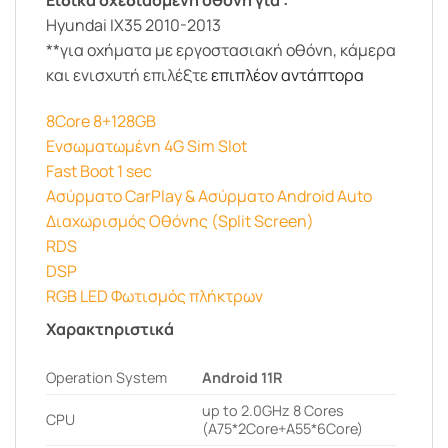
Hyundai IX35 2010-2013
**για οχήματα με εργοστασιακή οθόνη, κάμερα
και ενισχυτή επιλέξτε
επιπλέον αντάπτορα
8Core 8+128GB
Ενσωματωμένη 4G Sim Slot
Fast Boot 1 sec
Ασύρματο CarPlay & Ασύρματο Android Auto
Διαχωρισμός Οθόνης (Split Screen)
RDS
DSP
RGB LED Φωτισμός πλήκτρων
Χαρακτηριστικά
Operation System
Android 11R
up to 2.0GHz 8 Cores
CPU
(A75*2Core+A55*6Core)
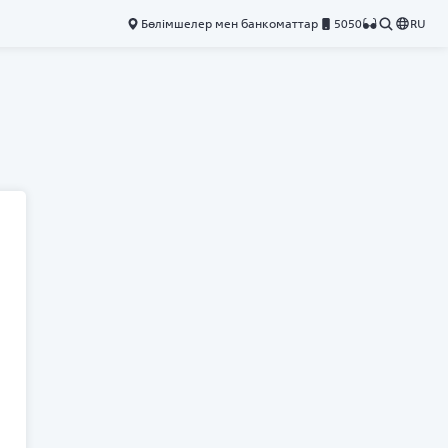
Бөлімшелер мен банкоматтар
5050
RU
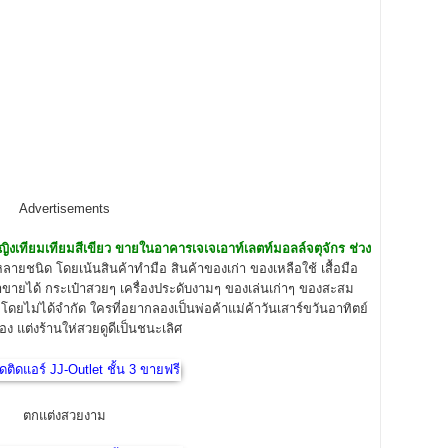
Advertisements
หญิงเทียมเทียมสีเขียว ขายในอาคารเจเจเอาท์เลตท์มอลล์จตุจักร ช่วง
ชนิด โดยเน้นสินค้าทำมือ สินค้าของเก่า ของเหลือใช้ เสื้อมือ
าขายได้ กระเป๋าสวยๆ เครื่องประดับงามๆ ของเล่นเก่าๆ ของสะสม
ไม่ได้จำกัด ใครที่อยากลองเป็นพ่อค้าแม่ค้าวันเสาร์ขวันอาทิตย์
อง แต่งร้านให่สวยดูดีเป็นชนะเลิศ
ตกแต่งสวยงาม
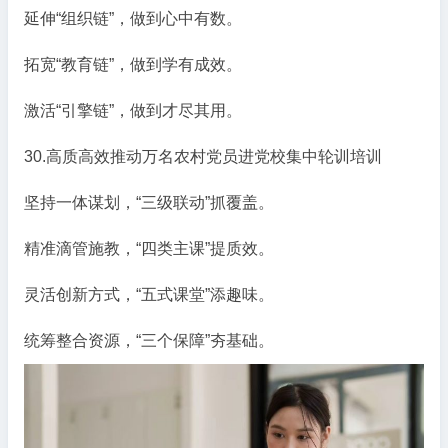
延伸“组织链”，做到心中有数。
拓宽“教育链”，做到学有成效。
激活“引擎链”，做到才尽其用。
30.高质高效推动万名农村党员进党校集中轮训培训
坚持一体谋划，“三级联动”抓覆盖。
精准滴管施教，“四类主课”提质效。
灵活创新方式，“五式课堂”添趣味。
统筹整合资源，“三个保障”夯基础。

● What you have to do
In the data above, the stretch from the line with "8Core 8+128GB" through the line with "หญิงเทียมเทียมสีเขียว ขายในอาคารเจเจเอาท์เลตท์มอลล์จตุจักร ช่วง" is to be returned exactly, minus any pictures.

● Result of the task
8Core 8+128GB
Ενσωματωμένη 4G Sim Slot
Fast Boot 1 sec
Ασύρματο CarPlay & Ασύρματο Android Auto
Διαχωρισμός Οθόνης (Split Screen)
RDS
DSP
RGB LED Φωτισμός πλήκτρων
Χαρακτηριστικά
Operation System
Android 11R
up to 2.0GHz 8 Cores
CPU
(A75*2Core+A55*6Core)
Бөлімшелер мен банкоматтар
5050
RU
Advertisements
หญิงเทียมเทียมสีเขียว ขายในอาคารเจเจเอาท์เลตท์มอลล์จตุจักร ช่วง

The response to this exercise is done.